Segment Start: RECORDS SHOWN
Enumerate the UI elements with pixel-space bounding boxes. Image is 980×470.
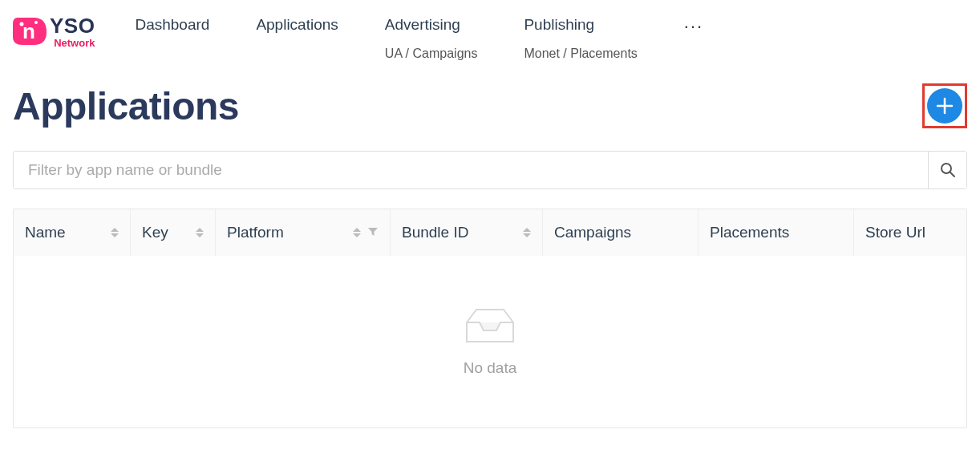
nav-advertising-sub[interactable]: UA / Campaigns bbox=[385, 47, 478, 61]
filter-input[interactable] bbox=[14, 152, 928, 188]
logo[interactable]: n YSO Network bbox=[13, 14, 95, 48]
col-key[interactable]: Key bbox=[131, 209, 216, 256]
col-placements[interactable]: Placements bbox=[699, 209, 854, 256]
svg-text:n: n bbox=[22, 19, 35, 43]
nav-publishing[interactable]: Publishing bbox=[524, 14, 637, 34]
add-application-button[interactable] bbox=[927, 88, 962, 124]
logo-icon: n bbox=[13, 14, 47, 48]
nav-publishing-sub[interactable]: Monet / Placements bbox=[524, 47, 637, 61]
sort-icon[interactable] bbox=[196, 228, 204, 237]
applications-table: Name Key Platform bbox=[13, 209, 967, 428]
nav-more[interactable]: ··· bbox=[684, 14, 703, 37]
col-bundle[interactable]: Bundle ID bbox=[391, 209, 543, 256]
search-icon bbox=[940, 162, 956, 178]
filter-icon[interactable] bbox=[367, 224, 379, 241]
col-platform[interactable]: Platform bbox=[216, 209, 391, 256]
svg-point-5 bbox=[942, 164, 951, 173]
svg-point-2 bbox=[34, 21, 38, 24]
sort-icon[interactable] bbox=[523, 228, 531, 237]
top-nav: Dashboard Applications Advertising UA / … bbox=[135, 14, 703, 61]
sort-icon[interactable] bbox=[353, 228, 361, 237]
empty-inbox-icon bbox=[460, 306, 520, 346]
nav-advertising[interactable]: Advertising bbox=[385, 14, 478, 34]
logo-text-secondary: Network bbox=[54, 38, 95, 48]
add-highlight-box bbox=[922, 83, 967, 128]
search-button[interactable] bbox=[928, 152, 966, 188]
svg-point-1 bbox=[20, 22, 24, 26]
empty-text: No data bbox=[464, 359, 517, 377]
svg-line-6 bbox=[950, 172, 954, 176]
col-store[interactable]: Store Url bbox=[854, 209, 966, 256]
table-body-empty: No data bbox=[14, 256, 966, 427]
page-title: Applications bbox=[13, 84, 239, 128]
table-header: Name Key Platform bbox=[14, 209, 966, 256]
nav-applications[interactable]: Applications bbox=[256, 14, 338, 34]
logo-text-primary: YSO bbox=[50, 15, 95, 36]
col-name[interactable]: Name bbox=[14, 209, 131, 256]
plus-icon bbox=[936, 97, 954, 115]
sort-icon[interactable] bbox=[111, 228, 119, 237]
col-campaigns[interactable]: Campaigns bbox=[543, 209, 699, 256]
nav-dashboard[interactable]: Dashboard bbox=[135, 14, 209, 34]
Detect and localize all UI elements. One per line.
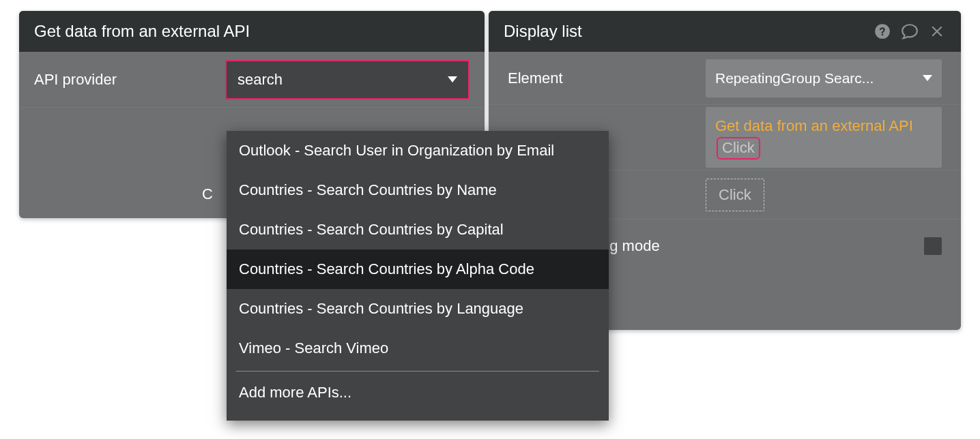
comment-icon[interactable] xyxy=(901,22,919,40)
panel-header-right: Display list xyxy=(489,11,961,52)
chevron-down-icon xyxy=(923,75,932,81)
element-select-value: RepeatingGroup Searc... xyxy=(715,70,874,87)
dropdown-item[interactable]: Outlook - Search User in Organization by… xyxy=(227,131,609,170)
dropdown-item[interactable]: Countries - Search Countries by Language xyxy=(227,289,609,329)
api-provider-select[interactable]: search xyxy=(225,60,470,100)
label-element: Element xyxy=(508,70,706,87)
close-icon[interactable] xyxy=(928,22,946,40)
api-provider-dropdown: Outlook - Search User in Organization by… xyxy=(227,131,609,421)
breakpoint-checkbox[interactable] xyxy=(924,237,942,255)
data-source-click-badge[interactable]: Click xyxy=(717,137,760,160)
row-api-provider: API provider search xyxy=(19,52,485,108)
panel-title-left: Get data from an external API xyxy=(34,22,250,41)
label-api-provider: API provider xyxy=(34,71,225,89)
dropdown-divider xyxy=(236,371,599,372)
chevron-down-icon xyxy=(448,76,457,82)
dropdown-add-more-apis[interactable]: Add more APIs... xyxy=(227,374,609,417)
obscured-text-fragment: C xyxy=(202,185,213,203)
dropdown-item[interactable]: Countries - Search Countries by Name xyxy=(227,170,609,210)
panel-title-right: Display list xyxy=(504,22,582,41)
dashed-click-placeholder[interactable]: Click xyxy=(706,179,764,211)
data-source-expression[interactable]: Get data from an external API Click xyxy=(706,107,942,168)
panel-header-left: Get data from an external API xyxy=(19,11,485,52)
dropdown-item[interactable]: Countries - Search Countries by Alpha Co… xyxy=(227,249,609,289)
dropdown-item[interactable]: Vimeo - Search Vimeo xyxy=(227,329,609,368)
data-source-orange-text: Get data from an external API xyxy=(715,117,913,134)
panel-header-actions xyxy=(874,22,946,40)
row-element: Element RepeatingGroup Searc... xyxy=(489,52,961,105)
help-icon[interactable] xyxy=(874,22,891,40)
element-select[interactable]: RepeatingGroup Searc... xyxy=(706,59,942,97)
api-provider-select-value: search xyxy=(237,71,283,89)
dropdown-item[interactable]: Countries - Search Countries by Capital xyxy=(227,210,609,249)
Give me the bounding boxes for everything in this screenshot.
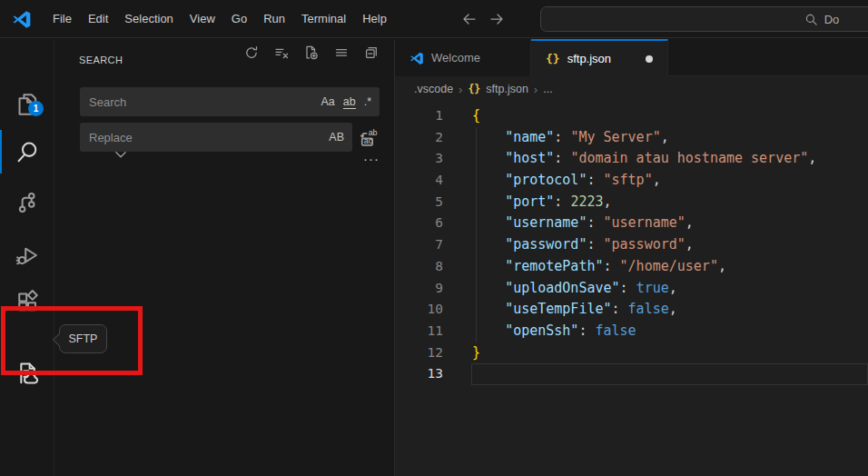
- code-line-9[interactable]: 9 "uploadOnSave": true,: [395, 278, 868, 300]
- line-number: 12: [395, 342, 443, 364]
- search-panel-actions: [242, 43, 381, 63]
- menu-run[interactable]: Run: [255, 7, 293, 30]
- activity-run-debug-button[interactable]: [0, 233, 54, 277]
- vscode-logo-icon: [12, 9, 32, 29]
- line-number: 7: [395, 234, 443, 256]
- code-line-3[interactable]: 3 "host": "domain atau hostname server",: [395, 148, 868, 170]
- regex-toggle[interactable]: .*: [364, 95, 371, 108]
- menu-file[interactable]: File: [44, 7, 80, 30]
- title-bar: FileEditSelectionViewGoRunTerminalHelp D…: [0, 0, 868, 38]
- json-icon: {}: [546, 52, 560, 65]
- menu-edit[interactable]: Edit: [80, 7, 116, 30]
- line-number: 10: [395, 299, 443, 321]
- back-arrow-button[interactable]: [460, 10, 478, 28]
- menu-selection[interactable]: Selection: [116, 7, 181, 30]
- more-actions-button[interactable]: ···: [361, 154, 381, 170]
- line-number: 1: [395, 105, 443, 127]
- run-and-debug-icon: [15, 243, 39, 267]
- explorer-badge: 1: [28, 101, 44, 116]
- refresh-button[interactable]: [242, 43, 261, 63]
- line-number: 11: [395, 321, 443, 342]
- code-line-7[interactable]: 7 "password": "password",: [395, 234, 868, 256]
- code-line-8[interactable]: 8 "remotePath": "/home/user",: [395, 256, 868, 278]
- line-content: "host": "domain atau hostname server",: [443, 148, 868, 170]
- activity-search-button[interactable]: [0, 130, 54, 174]
- code-line-11[interactable]: 11 "openSsh": false: [395, 321, 868, 342]
- line-number: 4: [395, 170, 443, 192]
- code-line-2[interactable]: 2 "name": "My Server",: [395, 127, 868, 149]
- line-number: 3: [395, 148, 443, 170]
- menu-terminal[interactable]: Terminal: [293, 7, 354, 30]
- modified-dot-icon[interactable]: [646, 55, 653, 63]
- line-content: "password": "password",: [443, 234, 868, 256]
- view-as-list-button[interactable]: [331, 43, 351, 63]
- code-line-6[interactable]: 6 "username": "username",: [395, 213, 868, 234]
- code-line-12[interactable]: 12}: [395, 342, 868, 364]
- forward-arrow-button[interactable]: [488, 10, 506, 28]
- search-icon: [804, 13, 818, 26]
- replace-input[interactable]: [80, 131, 329, 144]
- vscode-logo-icon: [409, 51, 424, 65]
- breadcrumb-symbol[interactable]: ...: [543, 83, 552, 95]
- breadcrumb: .vscode › {} sftp.json › ...: [395, 76, 868, 102]
- line-content: "protocol": "sftp",: [443, 170, 868, 192]
- activity-explorer-button[interactable]: 1: [0, 83, 54, 126]
- menu-go[interactable]: Go: [223, 7, 255, 30]
- menu-help[interactable]: Help: [354, 7, 395, 30]
- source-control-icon: [15, 191, 39, 214]
- search-sidebar: SEARCH Aa ab .* AB: [55, 39, 394, 476]
- command-center-searchbox[interactable]: Do: [540, 6, 868, 32]
- line-content: "useTempFile": false,: [443, 299, 868, 321]
- line-number: 13: [395, 363, 443, 385]
- activity-bar: 1: [0, 39, 54, 476]
- search-input-row: Aa ab .*: [80, 87, 380, 116]
- activity-source-control-button[interactable]: [0, 181, 54, 224]
- tab-welcome[interactable]: Welcome: [395, 39, 531, 76]
- search-icon: [15, 140, 39, 164]
- open-new-search-editor-button[interactable]: [301, 43, 321, 63]
- line-content: [471, 363, 868, 385]
- menu-view[interactable]: View: [182, 7, 223, 30]
- breadcrumb-folder[interactable]: .vscode: [414, 83, 453, 95]
- tab-label: Welcome: [431, 51, 480, 64]
- preserve-case-toggle[interactable]: AB: [329, 131, 344, 144]
- code-lines: 1{2 "name": "My Server",3 "host": "domai…: [395, 105, 868, 385]
- line-content: "remotePath": "/home/user",: [443, 256, 868, 278]
- search-input[interactable]: [80, 95, 321, 109]
- clear-search-results-button[interactable]: [271, 43, 291, 63]
- line-content: "port": 2223,: [443, 192, 868, 213]
- tab-sftp-json[interactable]: {} sftp.json: [531, 39, 668, 76]
- whole-word-toggle[interactable]: ab: [343, 95, 356, 109]
- line-number: 8: [395, 256, 443, 278]
- replace-input-row: AB: [80, 123, 352, 152]
- line-number: 2: [395, 127, 443, 149]
- line-content: "name": "My Server",: [443, 127, 868, 149]
- code-line-13[interactable]: 13: [395, 363, 868, 385]
- editor-group: Welcome {} sftp.json .vscode › {} sftp.j…: [394, 39, 868, 476]
- code-line-10[interactable]: 10 "useTempFile": false,: [395, 299, 868, 321]
- code-line-1[interactable]: 1{: [395, 105, 868, 127]
- code-line-4[interactable]: 4 "protocol": "sftp",: [395, 170, 868, 192]
- match-case-toggle[interactable]: Aa: [321, 95, 334, 108]
- panel-title: SEARCH: [79, 55, 123, 65]
- code-line-5[interactable]: 5 "port": 2223,: [395, 192, 868, 213]
- svg-text:ac: ac: [364, 136, 373, 145]
- chevron-right-icon: ›: [459, 83, 462, 96]
- breadcrumb-file[interactable]: sftp.json: [486, 83, 528, 95]
- chevron-right-icon: ›: [534, 83, 538, 96]
- line-number: 5: [395, 192, 443, 213]
- collapse-all-button[interactable]: [361, 43, 381, 63]
- line-content: }: [443, 342, 868, 364]
- red-annotation-rectangle: [1, 306, 143, 375]
- line-number: 6: [395, 213, 443, 234]
- tab-strip: Welcome {} sftp.json: [395, 39, 868, 76]
- line-content: {: [443, 105, 868, 127]
- code-editor[interactable]: 1{2 "name": "My Server",3 "host": "domai…: [395, 102, 868, 476]
- replace-all-button[interactable]: ab ac: [360, 127, 380, 147]
- line-content: "openSsh": false: [443, 321, 868, 342]
- menubar: FileEditSelectionViewGoRunTerminalHelp: [44, 7, 395, 30]
- indent-guide: [476, 127, 477, 342]
- line-number: 9: [395, 278, 443, 300]
- json-icon: {}: [468, 83, 480, 95]
- command-center-text: Do: [824, 13, 840, 26]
Segment End: RECORDS SHOWN
Scan the entries above and return each line that holds "input".

filter-input[interactable] bbox=[14, 152, 928, 188]
- replace-input[interactable]: [80, 131, 329, 144]
- search-input-row: Aa ab .*: [80, 87, 380, 116]
- search-input[interactable]: [80, 95, 321, 109]
- replace-input-row: AB: [80, 123, 352, 152]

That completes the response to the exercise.